“EVERY BODY BOASTS OF FRIENDSHIP, BUT FEW KNOW IT”
DE SACY, Louis Silvestre. A Discourse of Friendship. London: Printed for the Booksellers of London and Westminster, 1707. 12mo, contemporary full gilt-paneled burgundy morocco, elaborately gilt-decorated spine, raised bands, marbled endpapers, all edges gilt. $1100.
Scarce first edition in English of de Sacy’s philosophical reflections on friendship, handsomely bound in contemporary morocco-gilt.

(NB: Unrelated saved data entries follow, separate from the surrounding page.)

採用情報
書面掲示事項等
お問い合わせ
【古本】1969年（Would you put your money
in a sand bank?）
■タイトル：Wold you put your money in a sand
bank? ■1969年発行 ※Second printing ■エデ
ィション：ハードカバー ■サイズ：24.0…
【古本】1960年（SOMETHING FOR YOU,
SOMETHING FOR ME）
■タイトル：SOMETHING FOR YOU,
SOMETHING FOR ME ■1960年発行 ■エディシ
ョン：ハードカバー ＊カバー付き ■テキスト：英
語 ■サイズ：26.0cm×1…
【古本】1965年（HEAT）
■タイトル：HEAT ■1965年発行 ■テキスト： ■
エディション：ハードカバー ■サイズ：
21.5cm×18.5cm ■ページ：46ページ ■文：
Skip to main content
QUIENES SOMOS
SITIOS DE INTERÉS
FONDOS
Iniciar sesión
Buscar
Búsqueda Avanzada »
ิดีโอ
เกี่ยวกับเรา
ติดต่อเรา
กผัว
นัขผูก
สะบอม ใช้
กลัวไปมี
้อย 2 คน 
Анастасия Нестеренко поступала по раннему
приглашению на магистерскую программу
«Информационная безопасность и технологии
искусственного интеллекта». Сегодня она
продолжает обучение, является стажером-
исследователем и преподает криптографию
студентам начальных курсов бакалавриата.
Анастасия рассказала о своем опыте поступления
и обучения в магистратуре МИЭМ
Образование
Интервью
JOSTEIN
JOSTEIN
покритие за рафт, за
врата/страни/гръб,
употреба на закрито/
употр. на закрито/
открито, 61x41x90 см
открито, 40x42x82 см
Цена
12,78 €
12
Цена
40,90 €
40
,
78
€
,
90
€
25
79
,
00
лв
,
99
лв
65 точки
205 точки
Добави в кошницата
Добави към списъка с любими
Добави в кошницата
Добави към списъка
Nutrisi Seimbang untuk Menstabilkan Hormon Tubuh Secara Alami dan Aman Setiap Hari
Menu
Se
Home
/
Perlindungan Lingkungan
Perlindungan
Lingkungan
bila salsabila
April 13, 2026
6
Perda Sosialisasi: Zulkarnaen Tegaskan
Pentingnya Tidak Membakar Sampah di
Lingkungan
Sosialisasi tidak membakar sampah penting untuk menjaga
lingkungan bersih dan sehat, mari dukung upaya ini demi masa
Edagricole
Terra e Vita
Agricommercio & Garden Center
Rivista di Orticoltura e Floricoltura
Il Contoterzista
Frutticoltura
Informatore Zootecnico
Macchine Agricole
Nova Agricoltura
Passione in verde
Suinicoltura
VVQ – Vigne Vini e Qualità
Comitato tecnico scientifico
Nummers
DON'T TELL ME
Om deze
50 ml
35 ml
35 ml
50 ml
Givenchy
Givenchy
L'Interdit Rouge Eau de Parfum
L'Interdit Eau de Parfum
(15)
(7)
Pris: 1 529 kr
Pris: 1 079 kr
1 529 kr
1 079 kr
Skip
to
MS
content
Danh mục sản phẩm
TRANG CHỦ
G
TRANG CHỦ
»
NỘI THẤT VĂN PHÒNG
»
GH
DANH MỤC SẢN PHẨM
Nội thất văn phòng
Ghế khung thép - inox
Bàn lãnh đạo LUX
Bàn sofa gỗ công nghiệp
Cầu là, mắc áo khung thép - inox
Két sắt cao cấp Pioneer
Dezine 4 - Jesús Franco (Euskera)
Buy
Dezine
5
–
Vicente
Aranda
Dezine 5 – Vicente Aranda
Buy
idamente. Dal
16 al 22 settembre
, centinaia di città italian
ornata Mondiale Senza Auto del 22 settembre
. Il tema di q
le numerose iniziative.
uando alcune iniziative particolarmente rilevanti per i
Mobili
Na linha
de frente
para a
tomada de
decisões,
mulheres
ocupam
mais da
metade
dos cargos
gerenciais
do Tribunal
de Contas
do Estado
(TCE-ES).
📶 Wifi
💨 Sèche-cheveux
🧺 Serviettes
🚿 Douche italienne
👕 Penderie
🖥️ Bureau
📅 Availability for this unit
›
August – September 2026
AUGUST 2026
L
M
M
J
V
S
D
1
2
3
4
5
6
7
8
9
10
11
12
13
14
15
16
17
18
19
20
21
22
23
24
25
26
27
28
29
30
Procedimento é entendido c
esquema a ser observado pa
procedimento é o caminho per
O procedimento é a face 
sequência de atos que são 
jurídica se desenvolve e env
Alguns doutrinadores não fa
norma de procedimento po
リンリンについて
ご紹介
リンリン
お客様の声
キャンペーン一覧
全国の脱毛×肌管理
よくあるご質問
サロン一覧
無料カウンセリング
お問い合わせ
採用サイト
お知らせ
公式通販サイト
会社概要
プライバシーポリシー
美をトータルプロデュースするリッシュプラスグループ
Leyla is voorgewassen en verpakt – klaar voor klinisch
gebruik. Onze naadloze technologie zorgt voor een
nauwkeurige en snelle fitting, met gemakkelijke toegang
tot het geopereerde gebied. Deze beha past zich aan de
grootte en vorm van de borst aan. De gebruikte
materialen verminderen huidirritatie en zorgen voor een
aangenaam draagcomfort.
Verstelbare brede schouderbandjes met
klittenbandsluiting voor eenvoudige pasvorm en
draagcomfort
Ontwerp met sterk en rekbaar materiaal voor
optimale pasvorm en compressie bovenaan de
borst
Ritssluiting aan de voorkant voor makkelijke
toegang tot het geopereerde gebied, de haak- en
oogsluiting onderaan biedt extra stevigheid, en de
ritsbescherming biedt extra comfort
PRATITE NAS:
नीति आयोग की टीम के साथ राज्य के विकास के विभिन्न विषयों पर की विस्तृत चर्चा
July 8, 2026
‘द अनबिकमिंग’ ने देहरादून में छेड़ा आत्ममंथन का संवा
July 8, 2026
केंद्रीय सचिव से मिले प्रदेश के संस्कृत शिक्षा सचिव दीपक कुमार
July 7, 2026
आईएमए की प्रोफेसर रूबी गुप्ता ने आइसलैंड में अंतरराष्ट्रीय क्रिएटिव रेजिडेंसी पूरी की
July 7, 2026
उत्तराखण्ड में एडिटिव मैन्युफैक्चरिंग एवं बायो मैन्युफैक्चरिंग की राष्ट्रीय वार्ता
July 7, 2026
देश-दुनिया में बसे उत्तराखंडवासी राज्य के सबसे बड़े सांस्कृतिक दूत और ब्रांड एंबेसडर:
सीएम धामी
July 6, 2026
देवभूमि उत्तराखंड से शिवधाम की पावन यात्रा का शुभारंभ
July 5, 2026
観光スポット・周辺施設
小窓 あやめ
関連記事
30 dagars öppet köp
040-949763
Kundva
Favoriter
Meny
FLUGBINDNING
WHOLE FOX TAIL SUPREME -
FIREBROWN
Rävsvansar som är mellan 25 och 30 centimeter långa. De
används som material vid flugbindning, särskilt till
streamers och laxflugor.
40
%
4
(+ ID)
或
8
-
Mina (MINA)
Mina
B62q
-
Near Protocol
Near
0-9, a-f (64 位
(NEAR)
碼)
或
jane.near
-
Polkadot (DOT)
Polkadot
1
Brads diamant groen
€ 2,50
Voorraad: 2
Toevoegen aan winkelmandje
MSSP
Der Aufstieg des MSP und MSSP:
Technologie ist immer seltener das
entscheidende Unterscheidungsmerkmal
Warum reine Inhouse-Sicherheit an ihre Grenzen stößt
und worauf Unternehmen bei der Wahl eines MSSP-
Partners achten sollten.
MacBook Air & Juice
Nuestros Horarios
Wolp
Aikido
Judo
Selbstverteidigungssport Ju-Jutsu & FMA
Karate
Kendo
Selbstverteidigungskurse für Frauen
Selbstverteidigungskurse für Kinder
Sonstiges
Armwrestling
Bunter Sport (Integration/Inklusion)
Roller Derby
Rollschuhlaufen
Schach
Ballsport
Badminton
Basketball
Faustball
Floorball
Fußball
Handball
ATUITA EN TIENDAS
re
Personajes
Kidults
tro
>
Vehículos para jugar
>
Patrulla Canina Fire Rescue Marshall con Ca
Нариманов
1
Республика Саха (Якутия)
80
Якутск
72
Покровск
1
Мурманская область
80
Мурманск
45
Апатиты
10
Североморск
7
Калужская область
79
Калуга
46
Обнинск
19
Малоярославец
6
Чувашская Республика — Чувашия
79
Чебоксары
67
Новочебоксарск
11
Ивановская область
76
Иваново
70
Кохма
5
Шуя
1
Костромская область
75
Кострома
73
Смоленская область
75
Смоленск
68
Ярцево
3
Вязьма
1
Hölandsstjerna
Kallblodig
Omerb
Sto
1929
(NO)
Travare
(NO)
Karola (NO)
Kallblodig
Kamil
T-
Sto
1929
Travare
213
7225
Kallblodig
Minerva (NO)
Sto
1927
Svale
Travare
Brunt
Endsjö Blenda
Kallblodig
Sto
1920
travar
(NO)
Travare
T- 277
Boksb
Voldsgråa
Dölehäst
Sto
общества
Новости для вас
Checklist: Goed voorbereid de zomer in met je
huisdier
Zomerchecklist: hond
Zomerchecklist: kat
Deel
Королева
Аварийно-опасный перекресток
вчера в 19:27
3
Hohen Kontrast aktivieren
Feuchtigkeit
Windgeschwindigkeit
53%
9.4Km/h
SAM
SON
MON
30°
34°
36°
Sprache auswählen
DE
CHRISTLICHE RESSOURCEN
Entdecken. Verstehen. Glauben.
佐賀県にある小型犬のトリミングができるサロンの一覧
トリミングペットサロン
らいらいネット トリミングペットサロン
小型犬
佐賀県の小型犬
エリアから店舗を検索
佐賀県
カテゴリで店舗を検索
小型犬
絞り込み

"Whether considered in the light of Ancients like Aristotle or Cicero, or French Moderns such as Montaigne, La Fontaine and Saint-Évremond, friendship became in the Age of Enlightenment a common subject in all aspects of French cultural life and literary forms of discourse. It was much reflected upon in salons, in correspondences and in philosophical treatises. Indeed, there were more than ten such treatises specifically on the matter published over the course of the [18th] century," the present work, first published in 1703 as Traité de l'amitié, being among the earliest (Johnson, 185). Without final blank.
Marginal embrowning, inner paper hinges split, contemporary morocco handsome, gilt bright. A lovely volume. Scarce.